## Side notes 
_(code snippets, summaries, resources, etc.)_
- 

# Feature Selection

## Summary of topics covered

![summary of feature selection](feature_selection_images/summary_feature_selection.png)

## Why Feature Selection?

1. Knowledge Discovery
    - Interpretatibility and insight
2. Curse of Dimensionality
    - Samples required increases exponential as features increase, that is $2^{n}$

## Feature Selection Algorithms

__Quiz: How hard is the problem?__

![feature selection algorithms quiz](feature_selection_images/fs_algorithms_quiz.png)

- Used combinatorics to determine solution
    - Must try all subsets, and there are an exponential number of subsets $m$
    - if we do not know anything about $m$, combinations are $2^{n}$
    - if we need $m$ to be half or less of $n$, for example, then we use ${n \choose m}$ (which is also exponential)

### Types of feature selection algorithms

1. Filtering
    - Search criterion is independent of the learning algorithm
- Wrapping
    - Search criterion is dependant on the learning algorithm
    
![types of feature selection algorithms](feature_selection_images/types_of_fs_algorithms.png)

### Performance of each feature selection algorithm

![feature selection algorithm tradeoff](feature_selection_images/fs_algorithms_tradeoff.png)

__Filtering:__
- the price of faster performance of this type of algorithm is that features are considered in isolation
    - i.e. does not take into account relationships between features that might make a particular feature more relevant
- Possible search criteria include:
    - information gain as seen in DTs
    - variance, entropy, the gini index
    - "useful" features (e.g. as determine by neural nets by assignment weights to different features)
    - Independent / non-redundant
    - other statistical measures of relevant
- Filtering could take into account labels for the samples
    - e.g. entropy would not consider labels whereas
    - information gain would
- A Decision Tree's information gain can be used as the criterion with which to filter features, i.e. finding the features that provide the most information given the class label
    - A DT learner by definition, provides a subset of features (features that it decided to split on, ones that are most important for predicting the right labels).
    - A union of these features could then be passed to another type of learner.
    - In that case, we would utilize the inductive bias of a DT to choose the features that are most important for predicting the label, and the inductive bias of antoher learner to do the actual learning.
    - E.g.

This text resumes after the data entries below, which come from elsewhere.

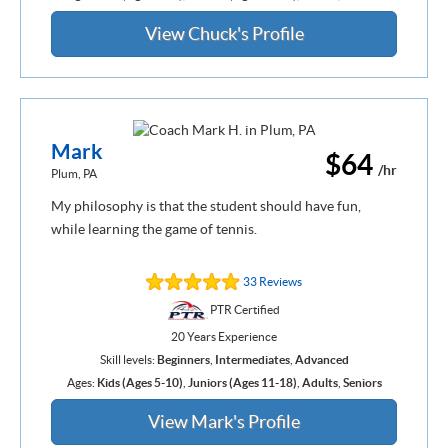
View Chuck's Profile
Mark
$64
/hr
Plum, PA
My philosophy is that the student should have fun,
while learning the game of tennis.
33 Reviews
PTR Certified
20 Years Experience
Skill levels:
Beginners
,
Intermediates
,
Advanced
Ages:
Kids (Ages 5-10)
,
Juniors (Ages 11-18)
,
Adults
,
Seniors
View Mark's Profile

KNN's problem with dimensionality could be offset by a DTs strength in that area

__Wrapping:__
- Use the specific learner to assess relevance of features to avoid searching through all possible combinations of features (exponential time cost)
- Possible criteria for choosing with features to run through learner:
    - Hill climbing (others look a lot like this one)
    - Randomized optimization
    - Forward sequential selection (polynomial performance; a kind of hill climbing)
        1. Choose best single feature, running through each individually through the learner
        - Determine the best feature that runs in combination with the previously selected feature(s)
        - Once an addition of a feature does not decrease error significantly, stop.
    - Backward elimination (another kind of hill climbing)
        - Similar algorithm to forward search except starts with all features and eliminated one-by-one until next elimination would significantly decrease the learner's performance.

### Quiz: Minimum features required

![Minimum features required quiz](feature_selection_images/min_features_quiz.png)

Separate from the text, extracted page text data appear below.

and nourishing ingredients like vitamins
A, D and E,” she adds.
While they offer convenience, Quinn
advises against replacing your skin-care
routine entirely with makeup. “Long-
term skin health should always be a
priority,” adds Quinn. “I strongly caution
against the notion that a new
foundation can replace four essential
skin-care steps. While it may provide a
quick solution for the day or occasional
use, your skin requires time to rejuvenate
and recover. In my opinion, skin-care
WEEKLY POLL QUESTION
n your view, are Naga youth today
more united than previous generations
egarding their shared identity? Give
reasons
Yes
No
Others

## Relevance vs Usefulness

- Usefulness measures effect of a variable on a particular learning algorithm
    - This is ultimately what we care about
- Relevance is about information
    - A variable could be "strongly" or "weakly" relevant (definitions below)
    - A feature is irrelevant if it does not add any information to the classifier
    - A subset of usefulness, measuring the usefulness of a variable with respect to the Bayes Optimal Classifier (see note on this below).

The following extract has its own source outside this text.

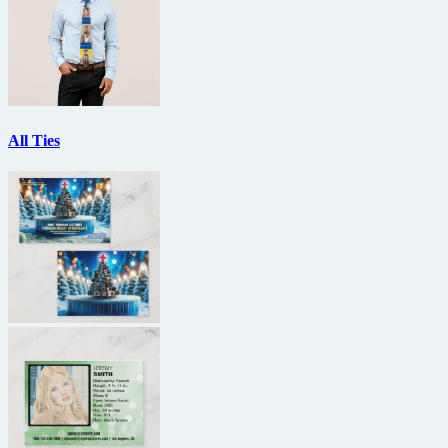
All Ties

For more explanation on the slides below, see [these](https://classroom.udacity.com/nanodegrees/nd009/parts/0091345407/modules/542278935775460/lessons/5415378701/concepts/6010086150923#) [videos](https://classroom.udacity.com/nanodegrees/nd009/parts/0091345407/modules/542278935775460/lessons/5415378701/concepts/6010086160923)

![relevance](feature_selection_images/relevance.png)

![relevance vs usefulness](feature_selection_images/relevance_vs_usefulness.png)


Note about Bayes Optimal Classifer (B.O.C.):
- It is theoretical concept, resulting classifier if we were able to test every possible one (an infinite number).
- Truly a measure of information of variables
- Any other algorithm has an inductive bias